Tomorrow, at about 2pm, a plane carrying the remains of three fallen Canadians will touch down in Trenton, ON. They were killed in Afghanistan late Tuesday by a roadside bomb as they returned from dismantling another roadside bomb. With great ceremony and dignity the caskets will be borne to waiting hearsts and family watched from a respectful distance by the press and the public.

Ramp ceremony in Khandahar, AfghanistanA motorcade will form, containing the hearses, the families, military escorts and eventually police. The motorcade will travel the portion of Canada’s busiest highway known as the Highway of Heroes where Canadians will turn out on bridges along the route to show their respects to these brave men who went to this far off land in the belief they could make a difference.

Last week during an interview on CNN Stephen Harper, as he is so want to pontificate, pronounced the Afghanistan war unwinnable. On the face of that statement, it must have really left ours and other troops wondering just what the hell they are doing there. Part of the problem is that Harper was so busy trying to be a big man on stage that he didn’t give much thought to what he had to say.

If the definition of “winning” is based on the terms of a conventional war, he’s right. Afghanistan, like Iraq, are not conventional wars. They are wars against an enemy that is rather loosely definied and clearly not organized enough to fight in conventional terms. Unconventional wars aka insurgencies demand a different definition of ‘winning’.
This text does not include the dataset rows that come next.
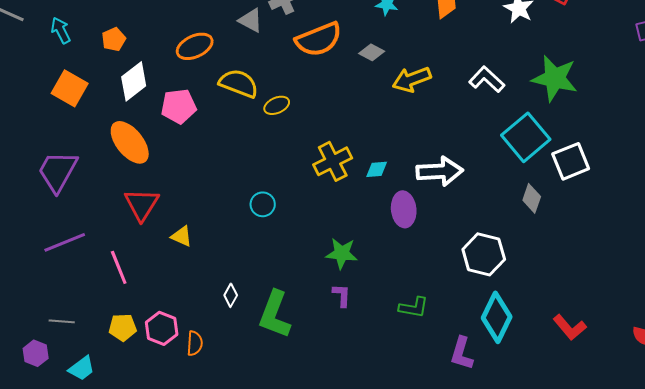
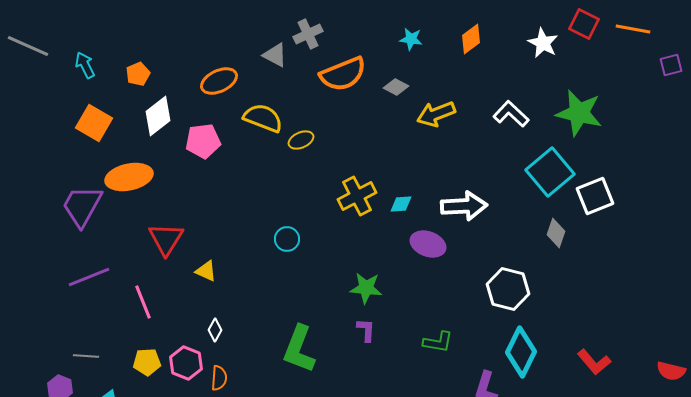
orange ellipse: (130, 142) -> (129, 177), moved, turned -63
purple ellipse: (404, 209) -> (428, 244), turned -64
white diamond: (231, 295) -> (215, 330), moved

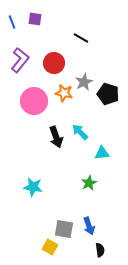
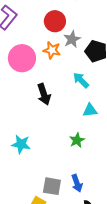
red circle: (54, 63) -> (55, 21), moved
cyan arrow: (80, 132) -> (81, 80), moved

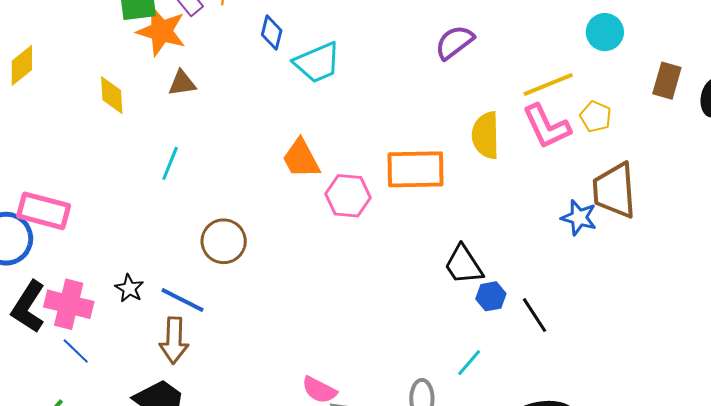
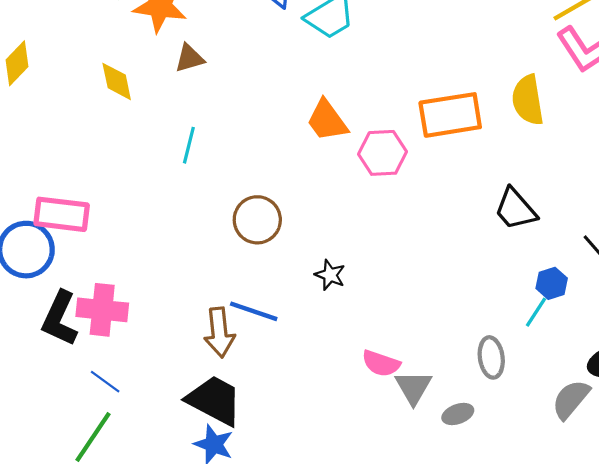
yellow semicircle: (486, 135) -> (528, 100), moved
black star: (129, 288) -> (330, 275), moved
blue hexagon: (491, 296) -> (552, 283), moved
blue line: (182, 300) -> (254, 311), moved
blue line: (76, 351) -> (105, 382), moved

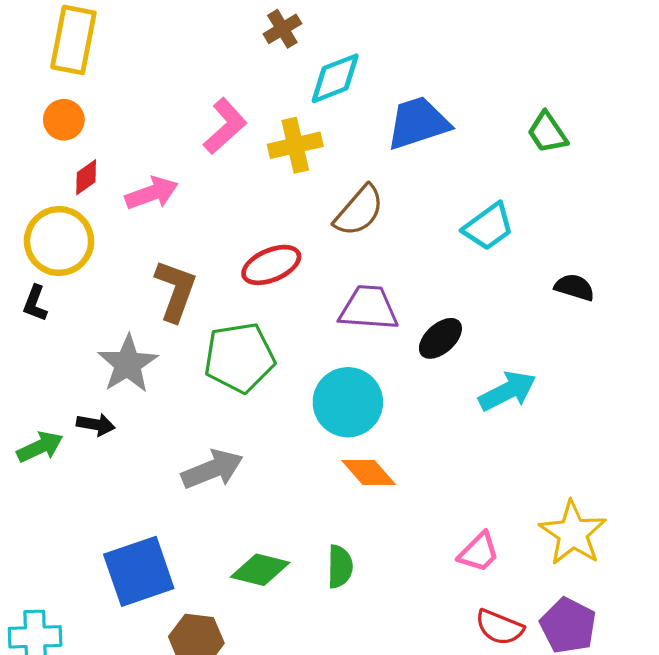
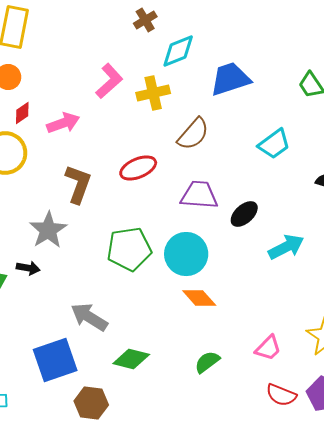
green pentagon: (239, 358) -> (129, 249), moved
gray arrow: (212, 469) -> (89, 317), moved, turned -126
green semicircle: (340, 567) -> (207, 362), moved, turned -128

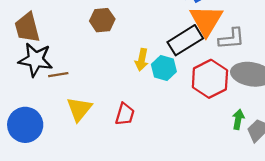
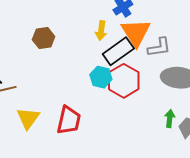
yellow arrow: (142, 60) -> (101, 31), moved
red hexagon: (210, 79) -> (124, 81), moved
red trapezoid: (125, 114) -> (69, 120), size x1.4

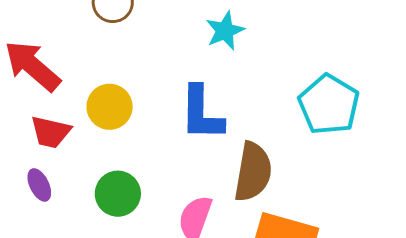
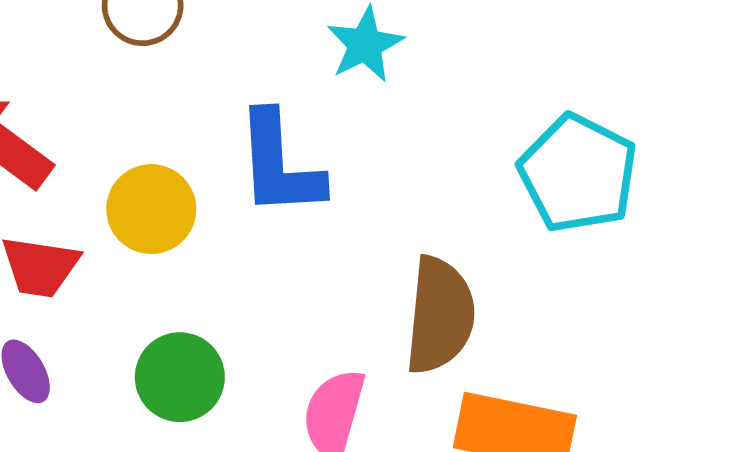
blue L-shape: (201, 113) -> (279, 164), moved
Harper should have been this clear with the Canadian people a long time ago. Instead he waits until he’s on a foreign stage to make his pronouncements. Attempts by the Opposition parties over the years we’ve been involved in Afghanistan to get some admission by the Harper government that this war would not be ‘won’ in the conventional sense has been met with various rhetoric, from calling them defeatists, lacking support for the troops and even being Taliban supporters.
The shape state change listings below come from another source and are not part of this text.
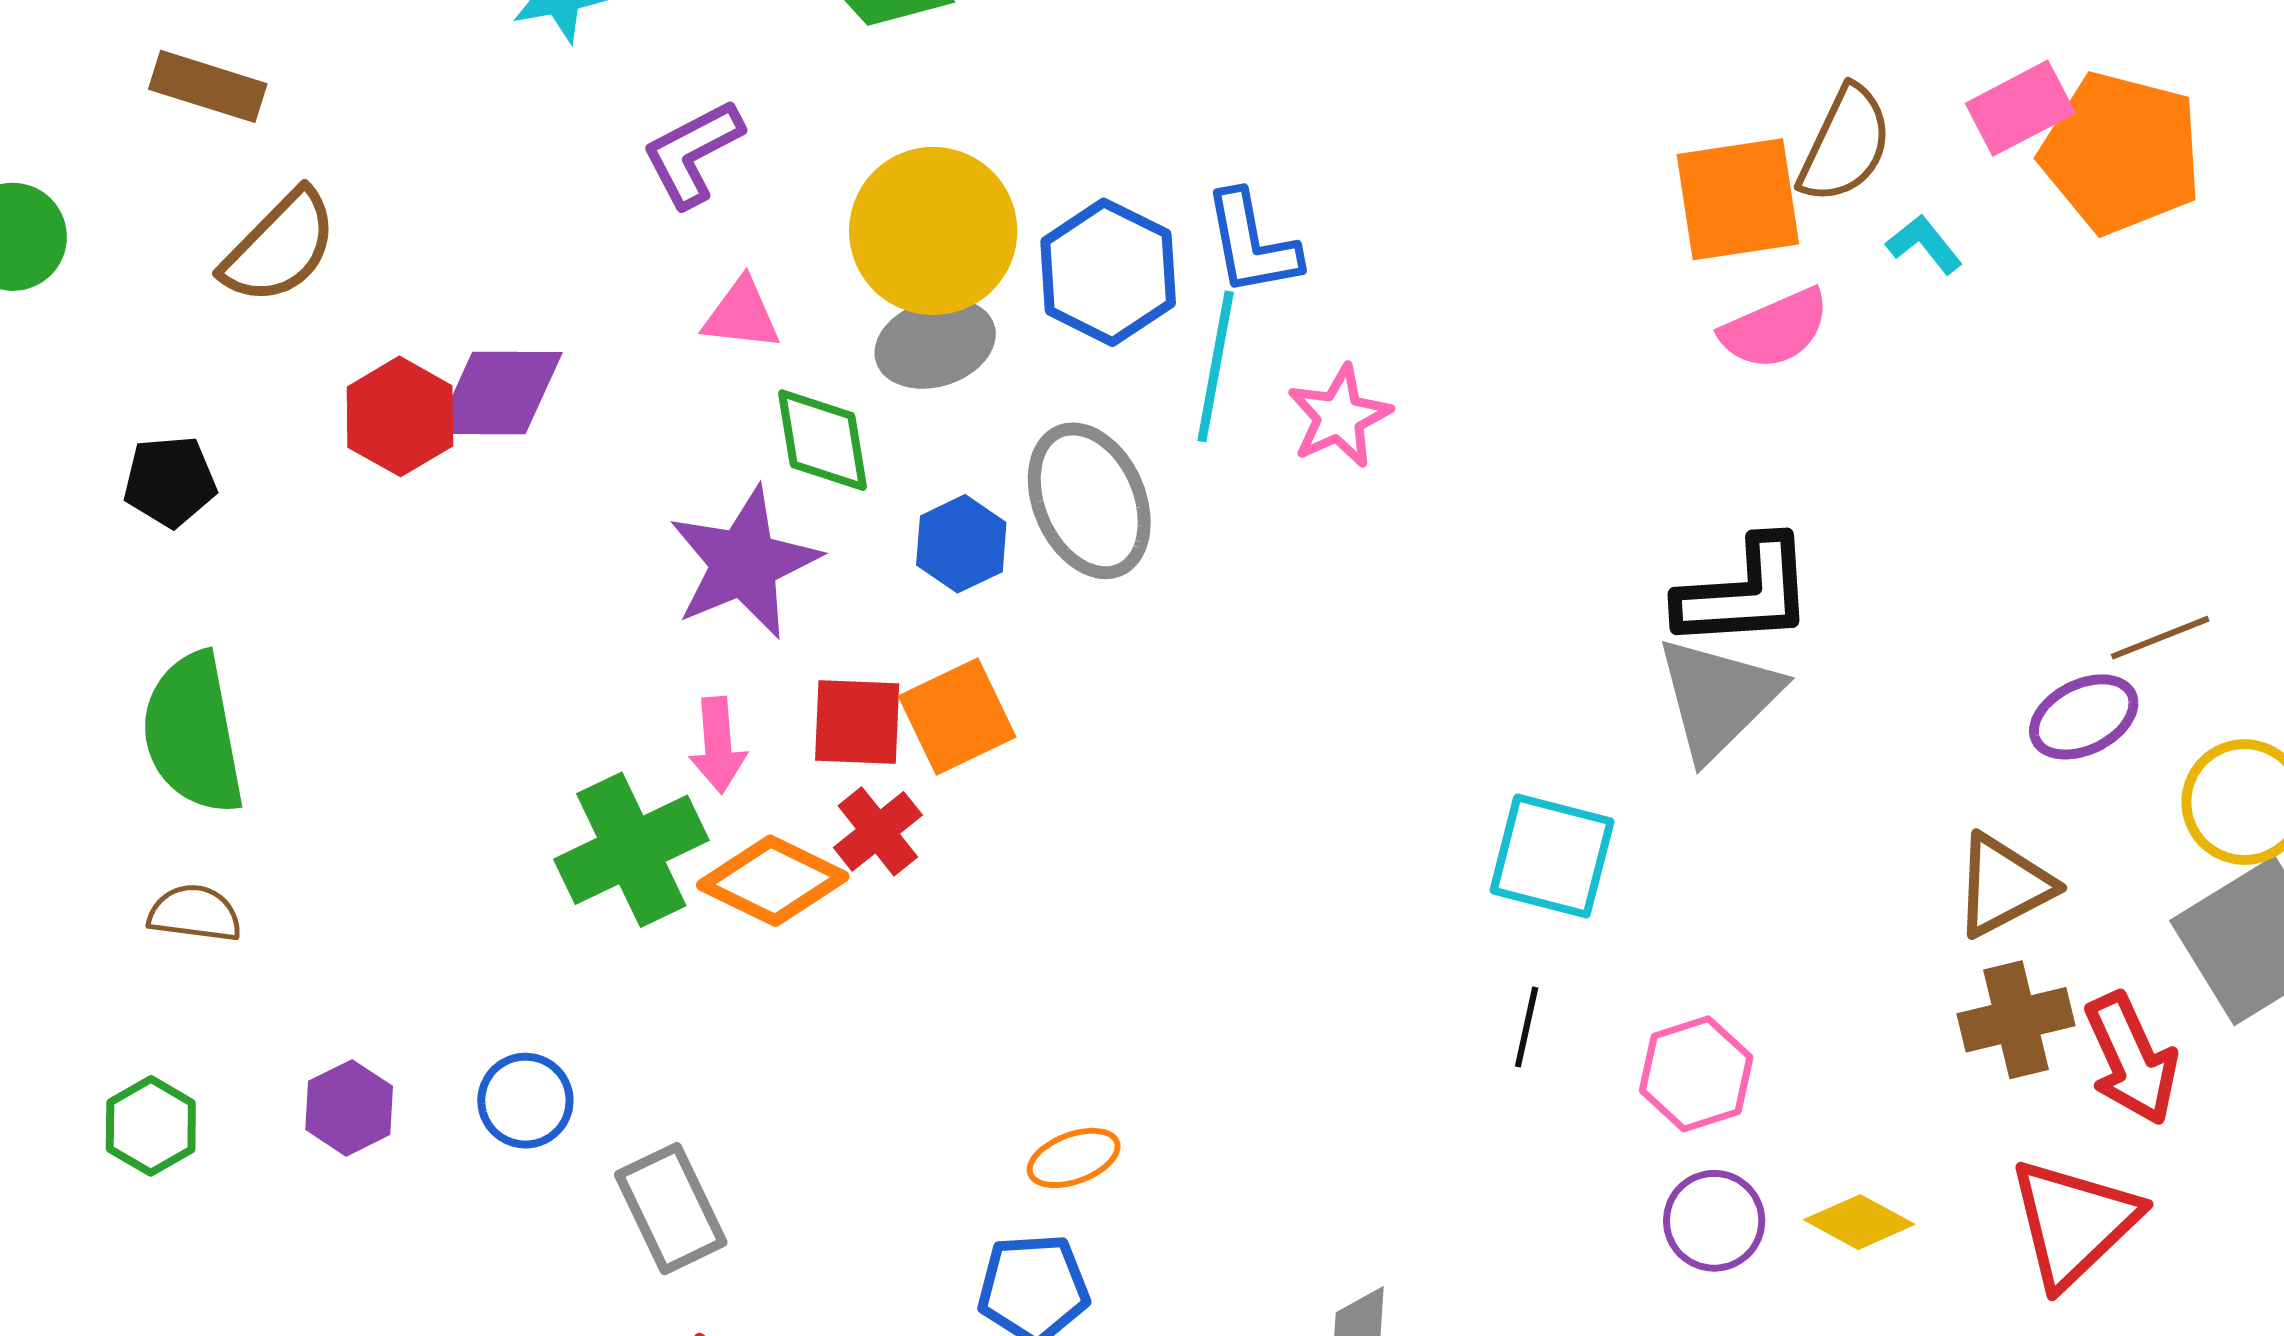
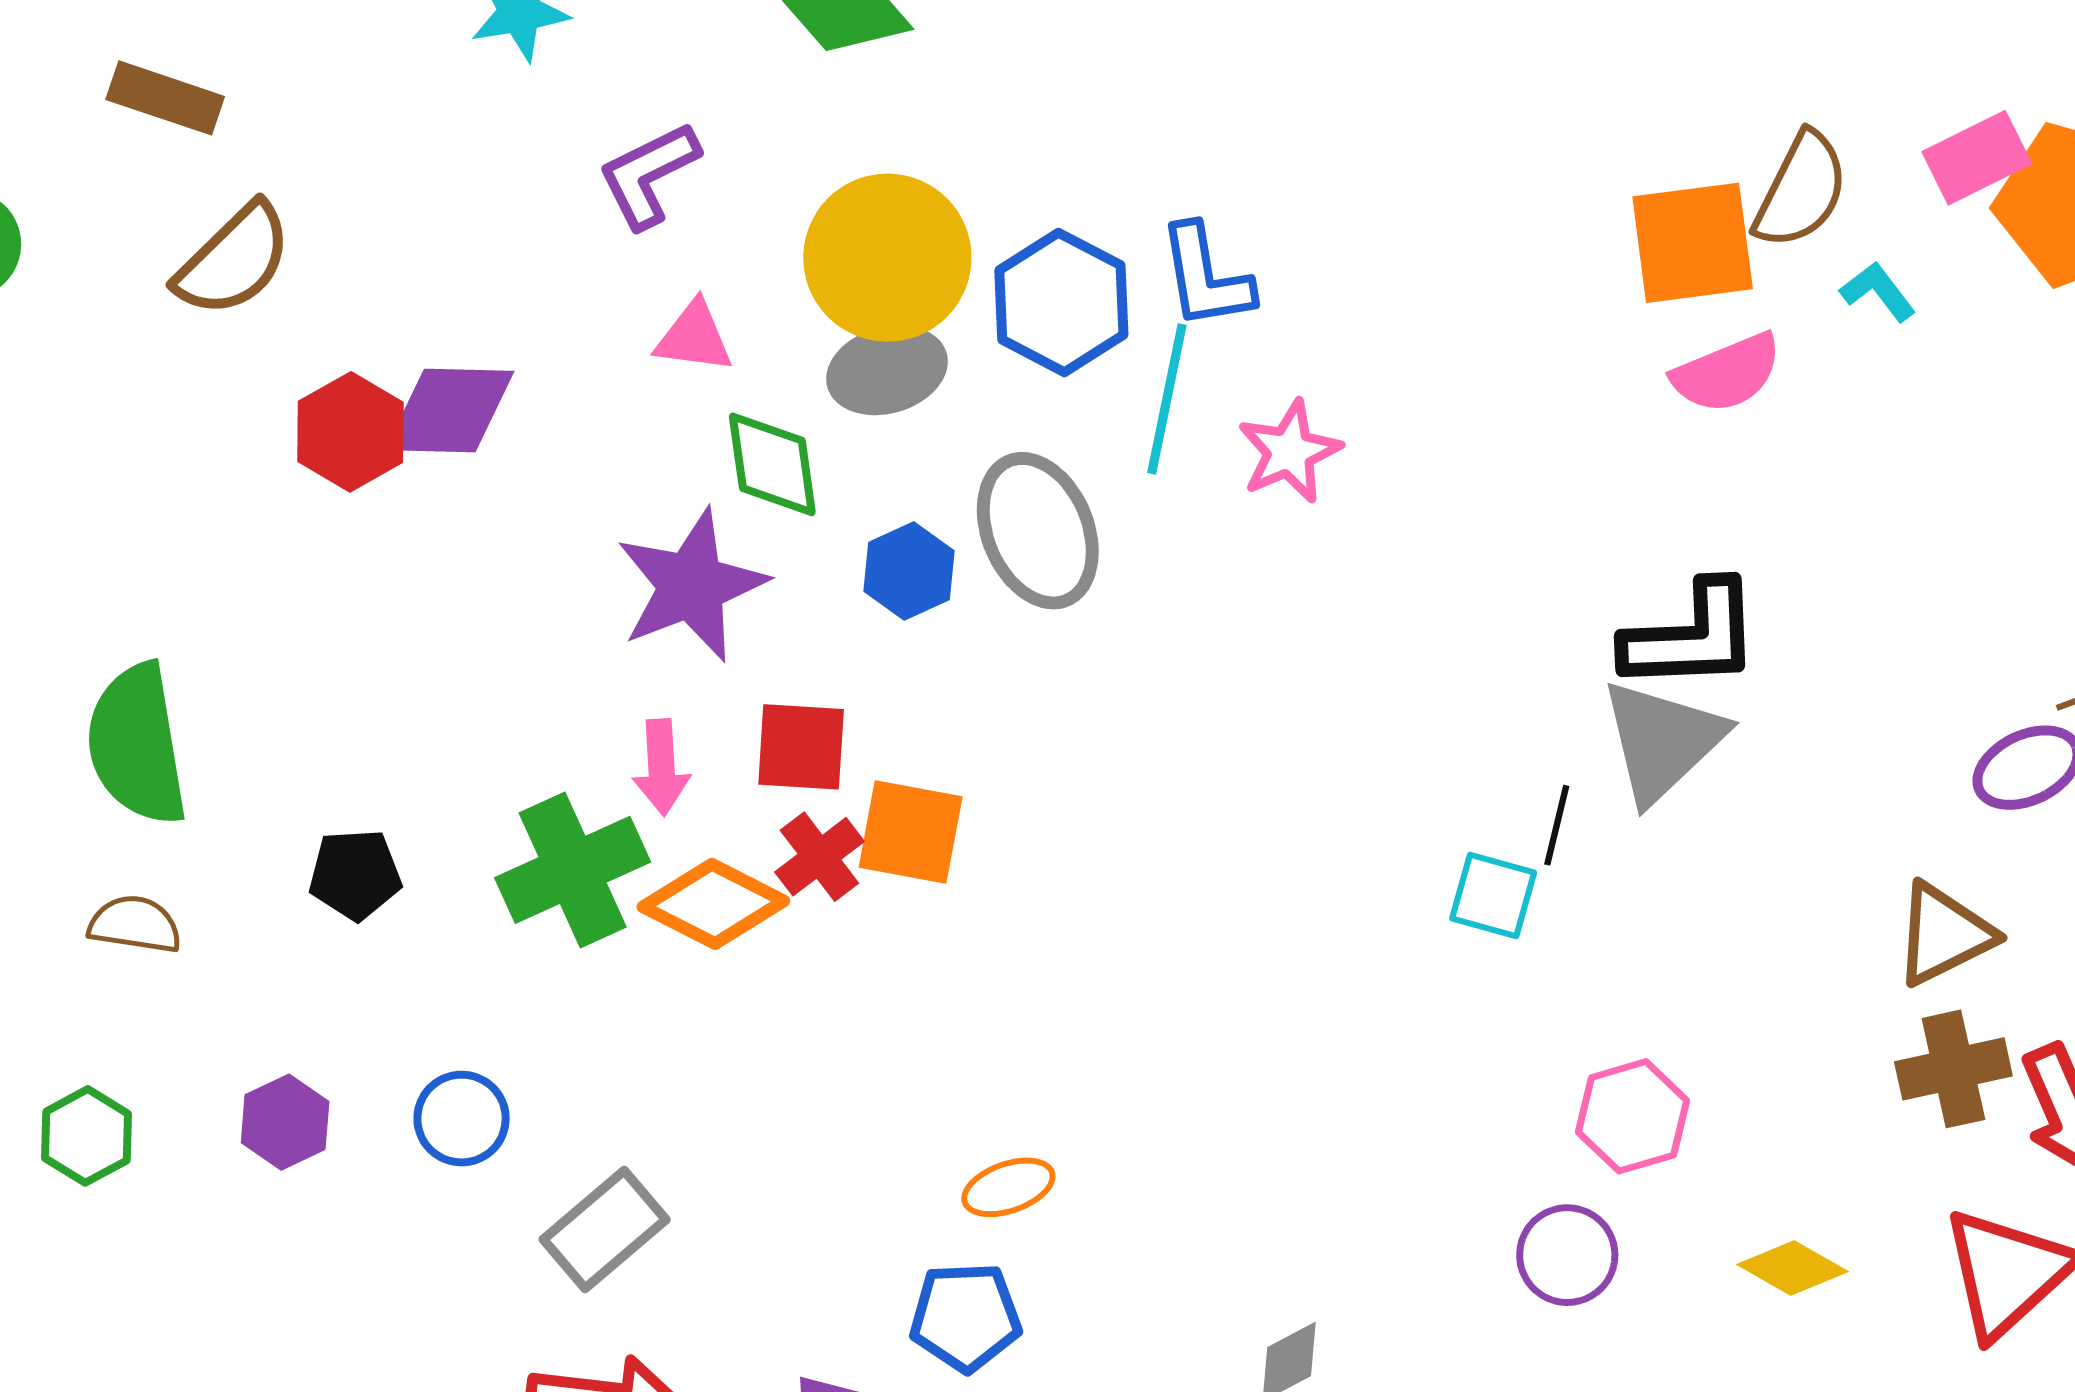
black pentagon: (170, 481) -> (355, 874), moved
orange square: (957, 716) -> (911, 832), moved, turned 35
cyan square: (1552, 856) -> (1493, 895), size x0.7
black line: (1527, 1027) -> (1557, 825), moved
gray rectangle: (671, 1209) -> (605, 1230), turned 74
purple circle: (1714, 1221) -> (1567, 1255), moved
He should have been crystal clear to Canadians and to the troops who are fighting this war. Winning would not be the surrender of the Taliban and their acceptance of western democracy in their war ravaged country. Winning would be NATO troops being there in numbers large enough and long enough for Afghans to have a stable form of government and enough well trained security forces to protect their own people.
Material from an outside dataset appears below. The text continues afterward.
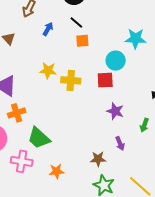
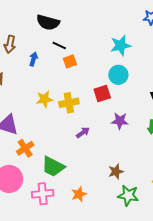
cyan circle: (116, 61) -> (118, 75), moved
purple arrow: (120, 143) -> (83, 133), moved, turned -88

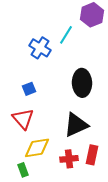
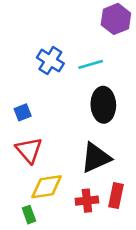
cyan line: (66, 35) -> (91, 64), moved, turned 42
blue square: (29, 89) -> (23, 112), moved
Harper has failed to realize the Canadian people are not stupid, we can figure out that as long as forces like the Taliban and Al Queda can operate with impunity that there is a threat to western countries. The lack of honesty by the government has led many to view the work of our troops and the losses as being in vain.

There has been areas of progress in Afghanistan and now that at least one NATO country, the United States, has made Afghanistan the focus it should have been a long time ago, there is the possibility of more progress with more boots on the ground. More NATO countries need to step to the plate and do more. The effort needs to be more focused on the end game, the establishment of security and the building of Afghan forces and infrastructure.

Retired Major-General Lewis Mackenzie writes in today’s Globe & Mail:

I have repeated ad nauseam that “victory” for the NATO forces will be our departure from Afghanistan with an Afghan security force capable of dealing with a much reduced counterinsurgency threat. Many nations are functioning today with insurgents trying to disrupt their populations with little effect while life and business continue as usual: Spain/ETA, Colombia/FARC and Peru/Shining Path provide at least three convincing examples.

Acknowledging that the Afghan insurgency will never be defeated in the near term is merely reality. But it can be made irrelevant, and must be. Canada has played, and will continue to play, more of a role than most in this undertaking.

Our troops have historically and even today managed to punch above their weight when given a mission to do. They pour their heart and soul into doing what their country asks of them. The absolute least we should demand of the governments who send them on those missions is honesty about the endgoal of their mission. No Canadian soldier should ever die in vain.

The wife of Warrant Officer Dennis Brown, one of the soldiers returning tomorrow, called on the government on Wednesday to not give up on the mission:

“We may not be able to beat the Taliban. There’s lots of things in our life we can’t beat. … But do you give up? Do you stop? Absolutely not,” Mishelle Brown said. “One person can’t make a difference. But if we band together, we can.”

Ms. Brown was responding to Prime Minister Stephen Harper’s recent comments on CNN that Canadian and other foreign armies can’t beat the Taliban.

The government needs to set the goal clearly in view and we should stay the course until the goal is met. Failing to do so, will have not only Canada’s soldiers dying in vain but those of our allies.